◆ **TASK STATEMENT**
From the first line to the last, reproduce the records below exactly, omitting any picture.

◆ **PROVIDED ENTRIES**
**********
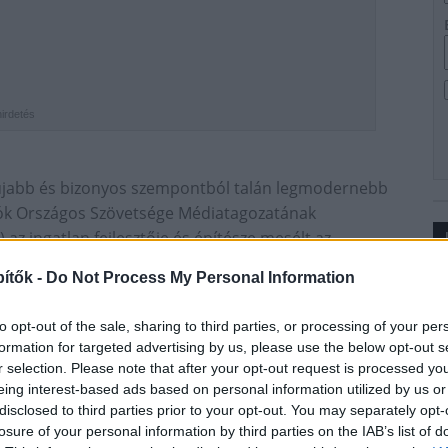
hirdetés
újabb és bizonyos szempontból talán legmodernebb
ozók Országos Szövetsége Médiatagozatának
az ingatlan fejlesztője és építésze mesélt az
ítők -
Do Not Process My Personal Information
Ip
to opt-out of the sale, sharing to third parties, or processing of your per
formation for targeted advertising by us, please use the below opt-out s
r selection. Please note that after your opt-out request is processed y
eing interest-based ads based on personal information utilized by us or
disclosed to third parties prior to your opt-out. You may separately opt-
losure of your personal information by third parties on the IAB’s list of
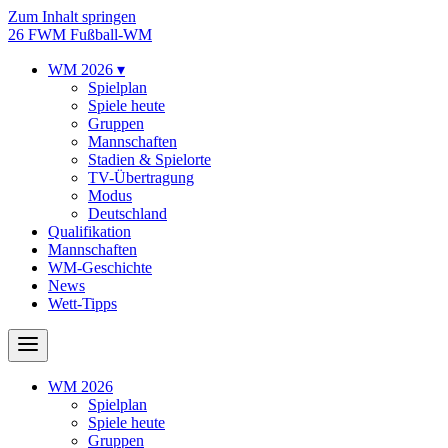
Zum Inhalt springen
26
FWM
Fußball-WM
WM 2026
▾
Spielplan
Spiele heute
Gruppen
Mannschaften
Stadien & Spielorte
TV-Übertragung
Modus
Deutschland
Qualifikation
Mannschaften
WM-Geschichte
News
Wett-Tipps
WM 2026
Spielplan
Spiele heute
Gruppen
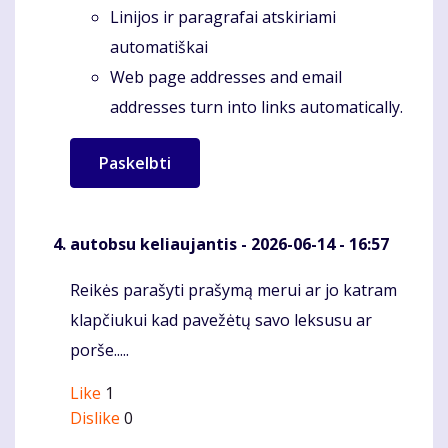
Linijos ir paragrafai atskiriami
automatiškai
Web page addresses and email
addresses turn into links automatically.
autobsu keliaujantis
- 2026-06-14 - 16:57
Reikės parašyti prašymą merui ar jo katram
Komentaras
klapčiukui kad pavežėtų savo leksusu ar
porše.....
Like
1
Dislike
0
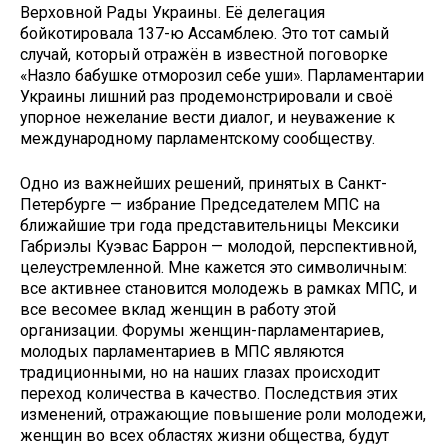
Верховной Рады Украины. Её делегация
бойкотировала 137-ю Ассамблею. Это тот самый
случай, который отражён в известной поговорке
«Назло бабушке отморозил себе уши». Парламентарии
Украины лишний раз продемонстрировали и своё
упорное нежелание вести диалог, и неуважение к
международному парламентскому сообществу.
Одно из важнейших решений, принятых в Санкт-
Петербурге — избрание Председателем МПС на
ближайшие три года представительницы Мексики
Габриэлы Куэвас Баррон — молодой, перспективной,
целеустремленной. Мне кажется это символичным:
все активнее становится молодежь в рамках МПС, и
все весомее вклад женщин в работу этой
организации. Форумы женщин-парламентариев,
молодых парламентариев в МПС являются
традиционными, но на наших глазах происходит
переход количества в качество. Последствия этих
изменений, отражающие повышение роли молодежи,
женщин во всех областях жизни общества, будут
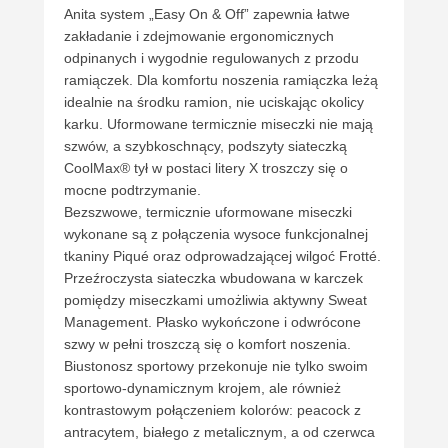
Anita system „Easy On & Off” zapewnia łatwe
zakładanie i zdejmowanie ergonomicznych
odpinanych i wygodnie regulowanych z przodu
ramiączek. Dla komfortu noszenia ramiączka leżą
idealnie na środku ramion, nie uciskając okolicy
karku. Uformowane termicznie miseczki nie mają
szwów, a szybkoschnący, podszyty siateczką
CoolMax® tył w postaci litery X troszczy się o
mocne podtrzymanie.
Bezszwowe, termicznie uformowane miseczki
wykonane są z połączenia wysoce funkcjonalnej
tkaniny Piqué oraz odprowadzającej wilgoć Frotté.
Przeźroczysta siateczka wbudowana w karczek
pomiędzy miseczkami umożliwia aktywny Sweat
Management. Płasko wykończone i odwrócone
szwy w pełni troszczą się o komfort noszenia.
Biustonosz sportowy przekonuje nie tylko swoim
sportowo-dynamicznym krojem, ale również
kontrastowym połączeniem kolorów: peacock z
antracytem, białego z metalicznym, a od czerwca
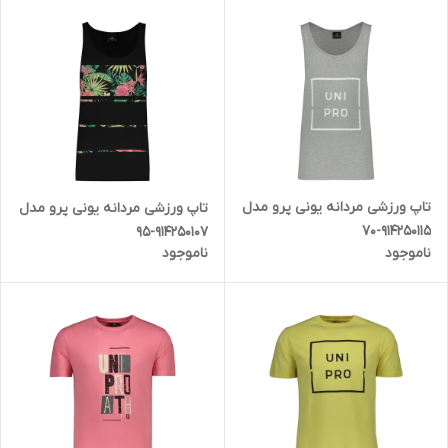
تاپ ورزشی مردانه یونی پرو مدل
تاپ ورزشی مردانه یونی پرو مدل
914250115-70
914250107-95
ناموجود
ناموجود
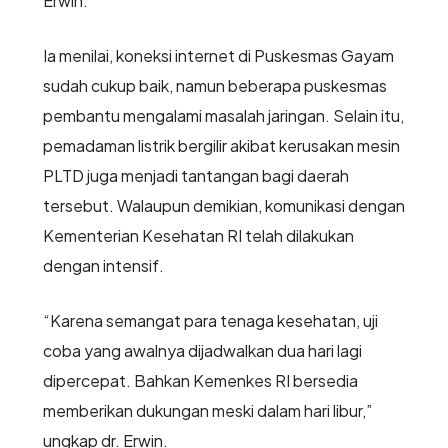
Erwin.
Ia menilai, koneksi internet di Puskesmas Gayam
sudah cukup baik, namun beberapa puskesmas
pembantu mengalami masalah jaringan. Selain itu,
pemadaman listrik bergilir akibat kerusakan mesin
PLTD juga menjadi tantangan bagi daerah
tersebut. Walaupun demikian, komunikasi dengan
Kementerian Kesehatan RI telah dilakukan
dengan intensif.
“Karena semangat para tenaga kesehatan, uji
coba yang awalnya dijadwalkan dua hari lagi
dipercepat. Bahkan Kemenkes RI bersedia
memberikan dukungan meski dalam hari libur,”
ungkap dr. Erwin.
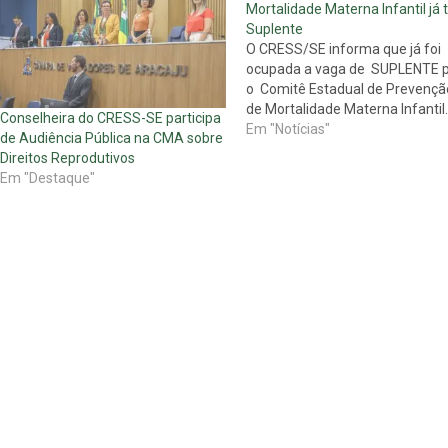
Mortalidade Materna Infantil já
Suplente
O CRESS/SE informa que já foi
ocupada a vaga de SUPLENTE 
o Comitê Estadual de Prevençã
de Mortalidade Materna Infantil.
Conselheira do CRESS-SE participa
Em "Notícias"
de Audiência Pública na CMA sobre
Direitos Reprodutivos
Em "Destaque"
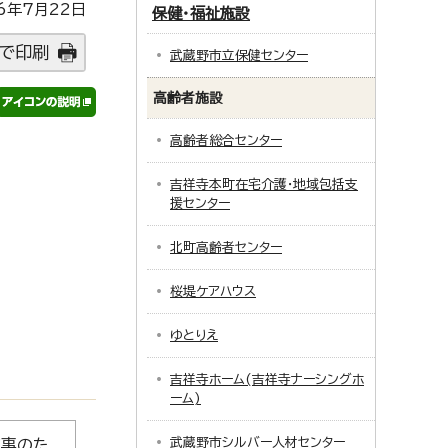
6年7月22日
保健・福祉施設
で印刷
武蔵野市立保健センター
高齢者施設
高齢者総合センター
吉祥寺本町在宅介護・地域包括支
援センター
北町高齢者センター
桜堤ケアハウス
ゆとりえ
吉祥寺ホーム(吉祥寺ナーシングホ
ーム)
武蔵野市シルバー人材センター
工事のた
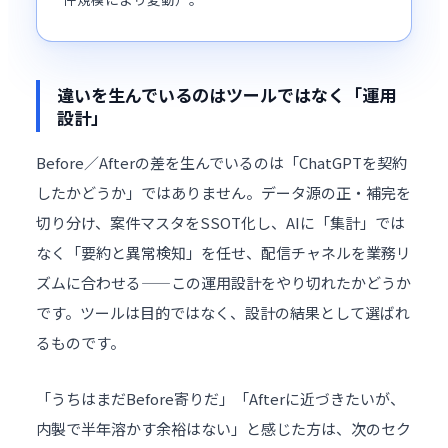
違いを生んでいるのはツールではなく「運用
設計」
Before／Afterの差を生んでいるのは「ChatGPTを契約
したかどうか」ではありません。データ源の正・補完を
切り分け、案件マスタをSSOT化し、AIに「集計」では
なく「要約と異常検知」を任せ、配信チャネルを業務リ
ズムに合わせる——この運用設計をやり切れたかどうか
です。ツールは目的ではなく、設計の結果として選ばれ
るものです。
「うちはまだBefore寄りだ」「Afterに近づきたいが、
内製で半年溶かす余裕はない」と感じた方は、次のセク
**********
◆ **RESULT BELOW**
hirdetés
újabb és bizonyos szempontból talán legmodernebb
ozók Országos Szövetsége Médiatagozatának
az ingatlan fejlesztője és építésze mesélt az
ítők -
Do Not Process My Personal Information
Ip
to opt-out of the sale, sharing to third parties, or processing of your per
formation for targeted advertising by us, please use the below opt-out s
r selection. Please note that after your opt-out request is processed y
eing interest-based ads based on personal information utilized by us or
disclosed to third parties prior to your opt-out. You may separately opt-
losure of your personal information by third parties on the IAB’s list of
Zum Inhalt springen
26
FWM
Fußball-WM
WM 2026
▾
Spielplan
Spiele heute
Gruppen
Mannschaften
Stadien & Spielorte
TV-Übertragung
Modus
Deutschland
Qualifikation
Mannschaften
WM-Geschichte
News
Wett-Tipps
WM 2026
Spielplan
Spiele heute
Gruppen
Linijos ir paragrafai atskiriami
automatiškai
Web page addresses and email
addresses turn into links automatically.
autobsu keliaujantis
- 2026-06-14 - 16:57
Reikės parašyti prašymą merui ar jo katram
Komentaras
klapčiukui kad pavežėtų savo leksusu ar
porše.....
Like
1
Dislike
0
Верховной Рады Украины. Её делегация
бойкотировала 137-ю Ассамблею. Это тот самый
случай, который отражён в известной поговорке
«Назло бабушке отморозил себе уши». Парламентарии
Украины лишний раз продемонстрировали и своё
упорное нежелание вести диалог, и неуважение к
международному парламентскому сообществу.
Одно из важнейших решений, принятых в Санкт-
Петербурге — избрание Председателем МПС на
ближайшие три года представительницы Мексики
Габриэлы Куэвас Баррон — молодой, перспективной,
целеустремленной. Мне кажется это символичным:
все активнее становится молодежь в рамках МПС, и
все весомее вклад женщин в работу этой
организации. Форумы женщин-парламентариев,
молодых парламентариев в МПС являются
традиционными, но на наших глазах происходит
переход количества в качество. Последствия этих
изменений, отражающие повышение роли молодежи,
женщин во всех областях жизни общества, будут
Anita system „Easy On & Off” zapewnia łatwe
zakładanie i zdejmowanie ergonomicznych
odpinanych i wygodnie regulowanych z przodu
ramiączek. Dla komfortu noszenia ramiączka leżą
idealnie na środku ramion, nie uciskając okolicy
karku. Uformowane termicznie miseczki nie mają
szwów, a szybkoschnący, podszyty siateczką
CoolMax® tył w postaci litery X troszczy się o
mocne podtrzymanie.
Bezszwowe, termicznie uformowane miseczki
wykonane są z połączenia wysoce funkcjonalnej
tkaniny Piqué oraz odprowadzającej wilgoć Frotté.
Przeźroczysta siateczka wbudowana w karczek
pomiędzy miseczkami umożliwia aktywny Sweat
Management. Płasko wykończone i odwrócone
szwy w pełni troszczą się o komfort noszenia.
Biustonosz sportowy przekonuje nie tylko swoim
sportowo-dynamicznym krojem, ale również
kontrastowym połączeniem kolorów: peacock z
antracytem, białego z metalicznym, a od czerwca
تاپ ورزشی مردانه یونی پرو مدل
تاپ ورزشی مردانه یونی پرو مدل
914250115-70
914250107-95
ناموجود
ناموجود
Erwin.
Ia menilai, koneksi internet di Puskesmas Gayam
sudah cukup baik, namun beberapa puskesmas
pembantu mengalami masalah jaringan. Selain itu,
pemadaman listrik bergilir akibat kerusakan mesin
PLTD juga menjadi tantangan bagi daerah
tersebut. Walaupun demikian, komunikasi dengan
Kementerian Kesehatan RI telah dilakukan
dengan intensif.
“Karena semangat para tenaga kesehatan, uji
coba yang awalnya dijadwalkan dua hari lagi
dipercepat. Bahkan Kemenkes RI bersedia
memberikan dukungan meski dalam hari libur,”
ungkap dr. Erwin.
Mortalidade Materna Infantil já
Suplente
O CRESS/SE informa que já foi
ocupada a vaga de SUPLENTE 
o Comitê Estadual de Prevençã
de Mortalidade Materna Infantil.
Conselheira do CRESS-SE participa
Em "Notícias"
de Audiência Pública na CMA sobre
Direitos Reprodutivos
Em "Destaque"
6年7月22日
保健・福祉施設
で印刷
武蔵野市立保健センター
高齢者施設
高齢者総合センター
吉祥寺本町在宅介護・地域包括支
援センター
北町高齢者センター
桜堤ケアハウス
ゆとりえ
吉祥寺ホーム(吉祥寺ナーシングホ
ーム)
武蔵野市シルバー人材センター
工事のた
違いを生んでいるのはツールではなく「運用
設計」
Before／Afterの差を生んでいるのは「ChatGPTを契約
したかどうか」ではありません。データ源の正・補完を
切り分け、案件マスタをSSOT化し、AIに「集計」では
なく「要約と異常検知」を任せ、配信チャネルを業務リ
ズムに合わせる——この運用設計をやり切れたかどうか
です。ツールは目的ではなく、設計の結果として選ばれ
るものです。
「うちはまだBefore寄りだ」「Afterに近づきたいが、
内製で半年溶かす余裕はない」と感じた方は、次のセク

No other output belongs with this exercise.